A cross-sectional study of 317 patients with acute pulmonary edema complicated with stage 5 nondialysis chronic nephropathy (CKD 5-ND) in Taiwan found that a high PM2.5 level was associated with an increased risk of acute lung edema in patients with CKD 5-ND. High ambient temperature in hot seasons and low ambient temperature in cold seasons were also associated with increased risk (Chiu et al. 2018). There is an approximate linear correlation between the relative changes of albuminuria over a one-year interval and the risk of CKD; and the presence of albuminuria may be a predictor of the CKD aggravation (Sumida et al. 2017). A study of 812 patients with T2DM in Taiwan found that the albumin-to-creatinine ratio (ACR) in patients with exposure to high-level PM2.5 increased 3.96 m g/g, while in patients with low-level it increased 3.17 mg/g, indicating that the exposure to higher levels of PM2.5 and CO can increase albuminuria in patients with T2DM (Chin et al. 2018). Another clinical cohort study of patients with SLE living on Montreal Island showed that the levels of PM2.5 exposure are associated with the anti-dsDNA and the tubular cell type, reflecting severe renal inflammation (Bernatsky et al. 2010). It has been shown that kitchen fumes contain high concentrations of PM2.5. By comparing the levels of exposure to PM2.5, VOC and PAH from the working environment and burden of these toxic substances on the body in 94 chefs and controls, cross-sectional study revealed that PM2.5 may result in the microalbuminuria in kitchen workers (Singh et al. 2016). Smoking is also an important source of indoor PM2.5. A cross-sectional analysis of 15,179 participants in the third National Health and Nutrition Survey in the USA found that in passive smokers, who were grouped by a quartile of serum cotinine levels, the risk of microalbuminuria in highest group was 1.41 times higher than that in the lowest group (Hogan et al. 2007).
Although there is some evidence that CKD progression is associated with PM2.5
pollution, it is manifested in an increased risk of progression to ESRD, increase in albuminuria, decrease in eGFR levels, and the emergence of complications such as pulmonary edema. Current data were based on a few cohort studies and were limited to some countries, lacking globally large-scale and long-term cohort studies.

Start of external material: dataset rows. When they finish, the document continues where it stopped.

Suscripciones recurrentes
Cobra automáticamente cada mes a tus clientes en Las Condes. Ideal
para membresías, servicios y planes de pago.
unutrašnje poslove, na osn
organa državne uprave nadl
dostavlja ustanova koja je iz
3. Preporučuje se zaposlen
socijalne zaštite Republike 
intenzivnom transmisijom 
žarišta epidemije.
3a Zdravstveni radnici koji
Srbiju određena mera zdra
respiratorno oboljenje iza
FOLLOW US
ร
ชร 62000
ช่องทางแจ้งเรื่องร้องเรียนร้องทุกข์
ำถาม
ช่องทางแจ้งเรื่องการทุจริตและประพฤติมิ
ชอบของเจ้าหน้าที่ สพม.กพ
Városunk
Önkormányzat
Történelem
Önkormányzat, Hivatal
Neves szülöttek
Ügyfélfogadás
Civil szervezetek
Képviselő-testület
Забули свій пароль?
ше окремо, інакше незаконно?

6 PM2.5 and CKD: Mechanisms
The toxic mechanisms underlying the relationship between PM2.5 and CKD still remain unclear. A large amount of researches from clinical and animal experiments have confirmed the association between exposure to PM2.5 and CVD (Combes and Franchineau 2019). Meanwhile, various risk factors of CVD, such as smoking, obesity, hypertension, and diabetes mellitus, are still the risk factors of CKD (Gansevoort et al. 2013; Parikh et al. 2006; Papademetriou et al. 2016). A current study shows that PM2.5 can easily enter the circulatory system through alveolar epithelial cells and can eventually damage the cardiovascular system, thereby causing damage to the kidneys (Milojevic et al. 2014). Therefore, we speculate that part of the pathogenic mechanism of the PM2.5-related CKD may be similar to the PM2.5-related CVD (Fig. 1).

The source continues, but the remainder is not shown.